Records from a data source:
....................

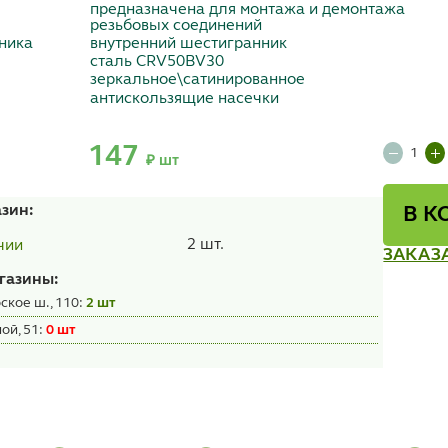
предназначена для монтажа и демонтажа
резьбовых соединений
ника
внутренний шестигранник
сталь CRV50BV30
зеркальное\сатинированное
антискользящие насечки
147
₽ шт
азин:
В К
2 шт.
чии
ЗАКАЗ
газины:
ское ш., 110:
2 шт
ой, 51:
0 шт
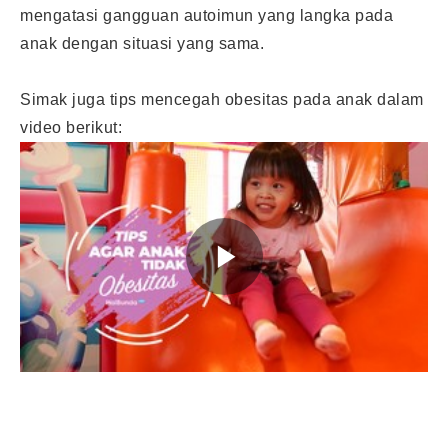
mengatasi gangguan autoimun yang langka pada
anak dengan situasi yang sama.
Simak juga tips mencegah obesitas pada anak dalam
video berikut:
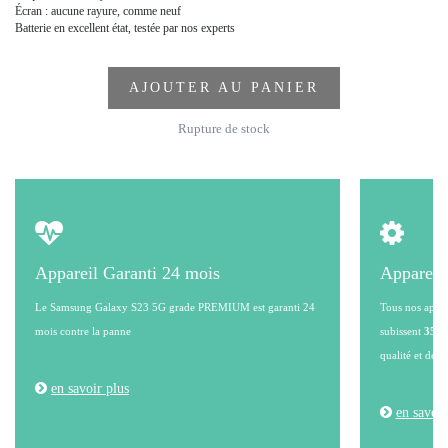
Écran : aucune rayure, comme neuf
Batterie en excellent état, testée par nos experts
AJOUTER AU PANIER
Rupture de stock
Appareil Garanti 24 mois
Appareil
Le Samsung Galaxy S23 5G grade PREMIUM est garanti 24
Tous nos appare
mois contre la panne
subissent
35 po
qualité et de l
en savoir plus
en savoir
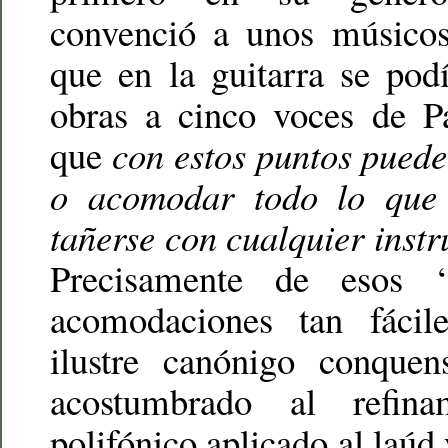
convenció a unos músicos
que en la guitarra se podí
obras a cinco voces de Pa
que
con estos puntos puede
o acomodar todo lo que
tañerse con cualquier inst
Precisamente de esos ‘
acomodaciones tan fácil
ilustre canónigo conquen
acostumbrado al refina
polifónico aplicado al laúd 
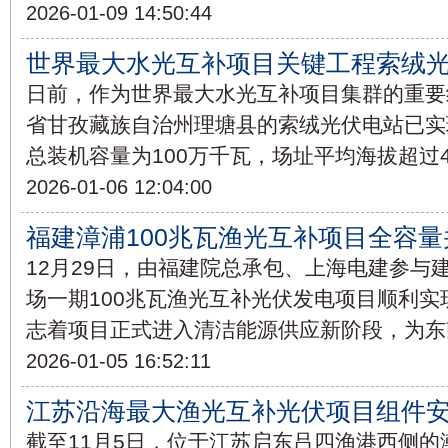
2026-01-09 14:50:44
世界最大水光互补项目关键工程索绒
日前，作为世界最大水光互补项目集群的重要
省甘孜藏族自治州理塘县的索绒光伏电站已实
总装机容量为100万千瓦，场址平均海拔超过4
2026-01-06 12:04:00
福建漳浦100兆瓦渔光互补项目全容
12月29日，由福建院总承包、上海电建参与
场一期100兆瓦渔光互补光伏发电项目顺利
志着项目正式进入清洁能源供应新阶段，为东
2026-01-05 16:52:11
江苏沿海最大渔光互补光伏项目组件
截至11月5日，位于江苏启东吕四渔港西侧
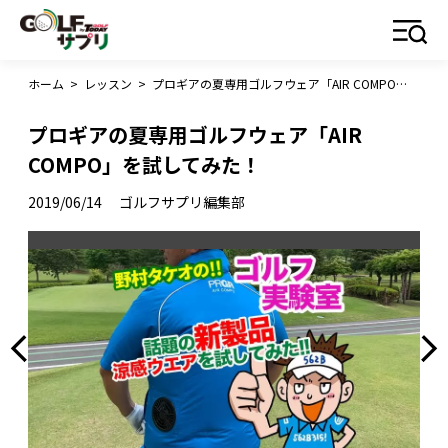
ホーム
>
レッスン
>
プロギアの夏専用ゴルフウェア「AIR COMPO」を試してみた！
プロギアの夏専用ゴルフウェア「AIR
COMPO」を試してみた！
2019/06/14
ゴルフサプリ編集部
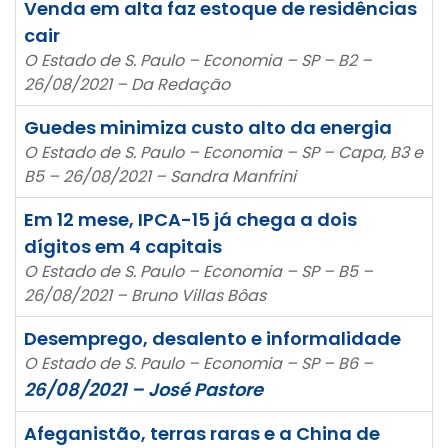
Venda em alta faz estoque de residências
cair
O Estado de S. Paulo – Economia – SP – B2 –
26/08/2021 – Da Redação
Guedes minimiza custo alto da energia
O Estado de S. Paulo – Economia – SP – Capa, B3 e
B5 – 26/08/2021 – Sandra Manfrini
Em 12 mese, IPCA-15 já chega a dois
dígitos em 4 capitais
O Estado de S. Paulo – Economia – SP – B5 –
26/08/2021 – Bruno Villas Bôas
Desemprego, desalento e informalidade
O Estado de S. Paulo – Economia – SP – B6 –
26/08/2021 – José Pastore
Afeganistão, terras raras e a China de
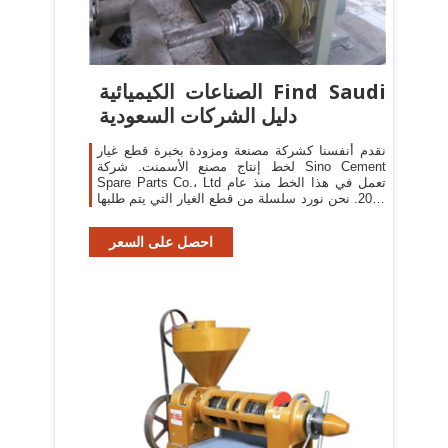
الصناعات الكيميائية Find Saudi
دليل الشركات السعودية
نقدم أنفسنا كشركة مصنعة ومزودة بخبرة قطع غيار
لخط إنتاج مصنع الأسمنت. شركة Sino Cement
Spare Parts Co.، Ltd تعمل في هذا الخط منذ عام
2010. نحن نورد سلسلة من قطع الغيار التي يتم طلبها
على نطاق واسع في السوق لمصنع الأسمنت. جميع
قطع الغيار
احصل على السعر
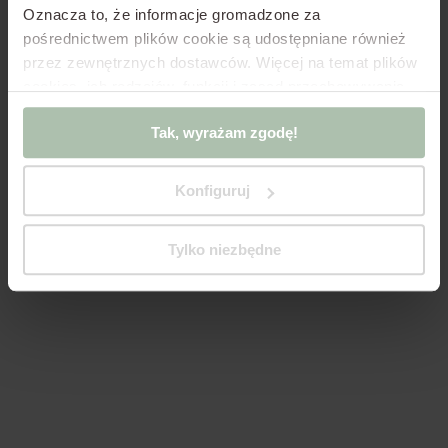
Oznacza to, że informacje gromadzone za
pośrednictwem plików cookie są udostępniane również
przez zewnętrznych dostawców.
Więcej na temat plików
cookies, ich rodzajów, funkcji i zasad przechowywania
infrastruktury w Polityce Cookies oraz Polityce
Tak, wyrażam zgodę!
Prywatności.
Jeśli korzystasz z oprogramowania innego
niż pliki cookie zgodne z oprogramowaniem w
dokumentach powyżej, kliknij „Tak, wyświetlam
Konfiguruj
działanie!”
lub zmień ustawienia plików cookies,
„Zmieniam ustawienia” z poziomu tego okienka.
Tylko niezbędne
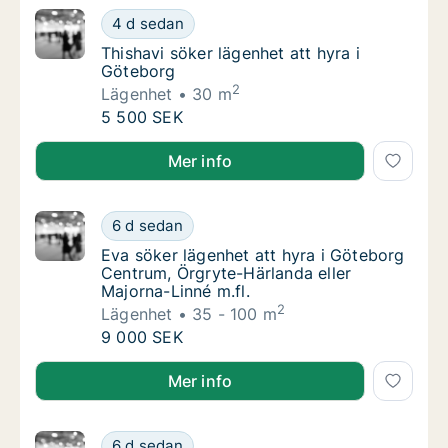
Thishavi söker lägenhet att hyra i Göteborg
4 d sedan
Thishavi söker lägenhet att hyra i Göteborg
Thishavi söker lägenhet att hyra i
Göteborg
2
Lägenhet
30 m
Thishavi söker lägenhet att hyra i Göteborg
5 500 SEK
Thishavi söker lägenhet att hyra i Göteborg
Mer info
Eva söker lägenhet att hyra i Göteborg Cent
6 d sedan
Eva söker lägenhet att hyra i Göteborg Cent
Eva söker lägenhet att hyra i Göteborg
Centrum, Örgryte-Härlanda eller
Majorna-Linné m.fl.
2
Lägenhet
35 - 100 m
Eva söker lägenhet att hyra i Göteborg Cent
9 000 SEK
Eva söker lägenhet att hyra i Göteborg Centrum, Örgr
Mer info
Jag söker lägenhet eller hus att hyra i Göte
6 d sedan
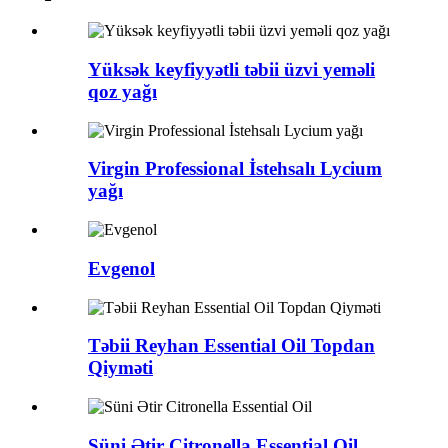
Yüksək keyfiyyətli təbii üzvi yeməli
qoz yağı
Virgin Professional İstehsalı Lycium
yağı
Evgenol
Təbii Reyhan Essential Oil Topdan
Qiyməti
Süni Ətir Citronella Essential Oil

....................

◆ REQUIRED WORK: Among the entries, count how many lines hold the string "plików", then state only that number.

◆ RESULT OF THIS TASK: 3